The present summary gives an overview of porous silicon nanowires including synthesis, formation mechanism, elelctrical and optical properites as well as their potential applications in diverse areas including photocatalysis, lithium ion battery, gas sensor and drug delivery. The synthesis of porous silicon nanowires is facile, predictable, controllable and scalable. The research to date has already stimulated significant interest for both fundamental investigations as well as potential technological applications. With the increasing interest from the scientific and technological community, the porous silicon nanowires with well defined nanostructures may offer exciting potential in variety of directions including nanoscale optoelectronics (e.g. light-emitting diodes), energy (e.g. as an alternative silicon electrode for photoelectrochemical devices and supercapacitors, for application in silicon-based photovoltaic devices), and medecine (e.g. drug delivery, fluorescent biolabeling tag, and chemical and biological sensors).
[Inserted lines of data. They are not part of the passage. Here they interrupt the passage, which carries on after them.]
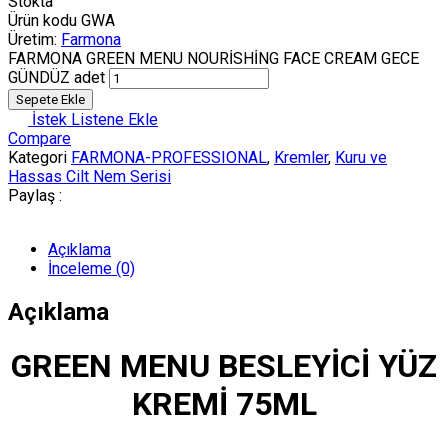
Stokta
Ürün kodu
GWA
Üretim:
Farmona
FARMONA GREEN MENU NOURİSHİNG FACE CREAM GECE
GÜNDÜZ adet
Sepete Ekle
İstek Listene Ekle
Compare
Kategori
FARMONA-PROFESSIONAL
,
Kremler
,
Kuru ve
Hassas Cilt Nem Serisi
Paylaş :
Açıklama
İnceleme (0)
Açıklama
GREEN MENU BESLEYİCİ YÜZ
KREMİ 75ML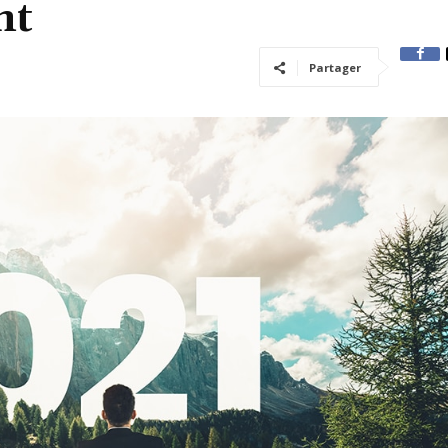
nt
Partager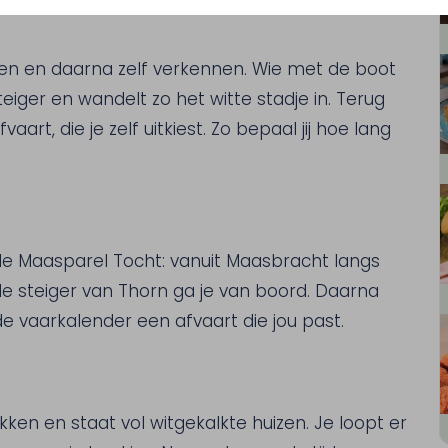
ien en daarna zelf verkennen. Wie met de boot
teiger en wandelt zo het witte stadje in. Terug
rt, die je zelf uitkiest. Zo bepaal jij hoe lang
 de Maasparel Tocht: vanuit Maasbracht langs
e steiger van Thorn ga je van boord. Daarna
n de vaarkalender een afvaart die jou past.
ken en staat vol witgekalkte huizen. Je loopt er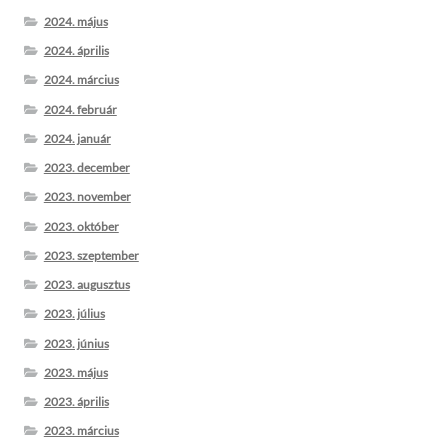
2024. május
2024. április
2024. március
2024. február
2024. január
2023. december
2023. november
2023. október
2023. szeptember
2023. augusztus
2023. július
2023. június
2023. május
2023. április
2023. március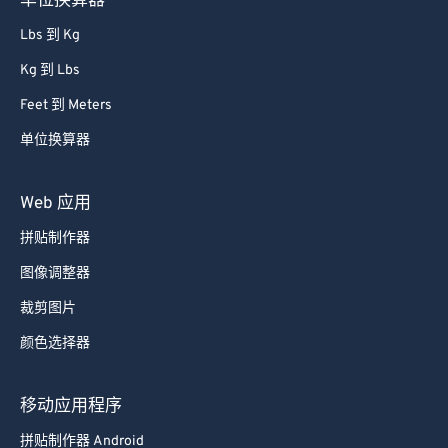
单位换算器
Lbs 到 Kg
Kg 到 Lbs
Feet 到 Meters
单位换算器
Web 应用
拼贴制作器
图像调整器
裁剪图片
颜色选择器
移动应用程序
拼贴制作器 Android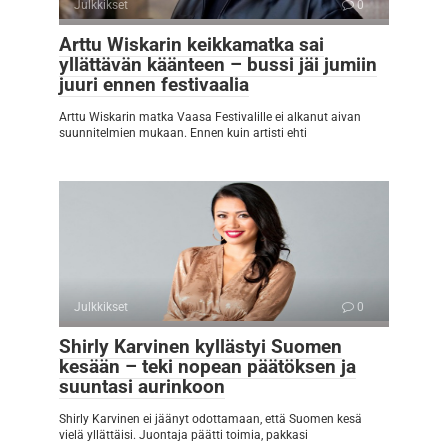
Julkkikset
0
Arttu Wiskarin keikkamatka sai
yllättävän käänteen – bussi jäi jumiin
juuri ennen festivaalia
Arttu Wiskarin matka Vaasa Festivalille ei alkanut aivan
suunnitelmien mukaan. Ennen kuin artisti ehti
Julkkikset
0
Shirly Karvinen kyllästyi Suomen
kesään – teki nopean päätöksen ja
suuntasi aurinkoon
Shirly Karvinen ei jäänyt odottamaan, että Suomen kesä
vielä yllättäisi. Juontaja päätti toimia, pakkasi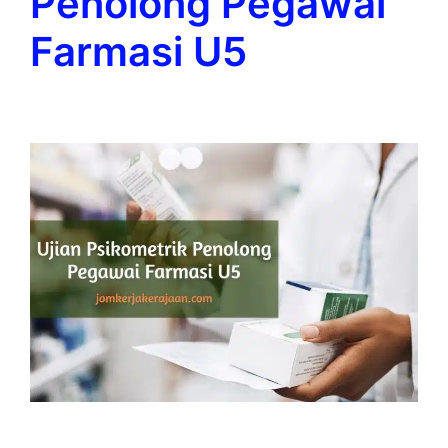
Penolong Pegawai
Farmasi U5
Although significant advancements have been made in both synthesis and applications of porous silicon nanowires, there are still several fundamental challenges for future applications. First, the mechansim of pore formation is still not fully understood. Further investigation of the growth mechansim will help improve the geometric structures of porous silicon nanowires with specific chemical and physical properties. Developing methods to rationally control the intrinsic porous characteristics of the porous silicon nanowires inlcuding pore size distribution and pore density is highly desirable for specific applications. The current synthesis approaches generally result in porous nanowires with a wide pore size distribution ranging from 2 nm to 20 nm. Narrow pore size distribution and controllable pore depth are important attributes for many applications such as catalysis and drug delivery. For example, for the drug delivery system discussed above, the cargo loading capacity in porous silicon nanorods is 5 times lower than that of mesoporous MCM-41 with pore size at 2.2 nm since the nanovalve only blocks small pores of porous silicon nanowires.51,61 Second, the surface chemistry of porous silicon nanowire remains largely unexplored. Rich surface chemistry can be explored on both silicon and silicon oxide, which can lead to imporant new functions on silicon surface for potential applications in the areas of sensors and biological systems. Passivation of the surface of porous silicon nanowires is also desired for some specific applications. For an example, the formation of native silicon oxide layer on the surface of porous silicon nanowires can block charge transportation and suppress the efficiency of solar energy conversion, which can be mitigated through proper surface passivation process. Surface passivation can also improve the stability of porous silicon nanowires in the biological systems and the harsh electrochemical solution in photocatalytic process. Third, future applications require a thorough understanding of the chemical and physical properties of porous silicon nanowires synthesized from both n- and p-type Si wafers with different dopants, doping levels and crystallographic orientations. Especially, optical and electric properties of porous silicon nanowire have only been studied on several types of silicon wafers. A systematic investigation will be desirable for future applications.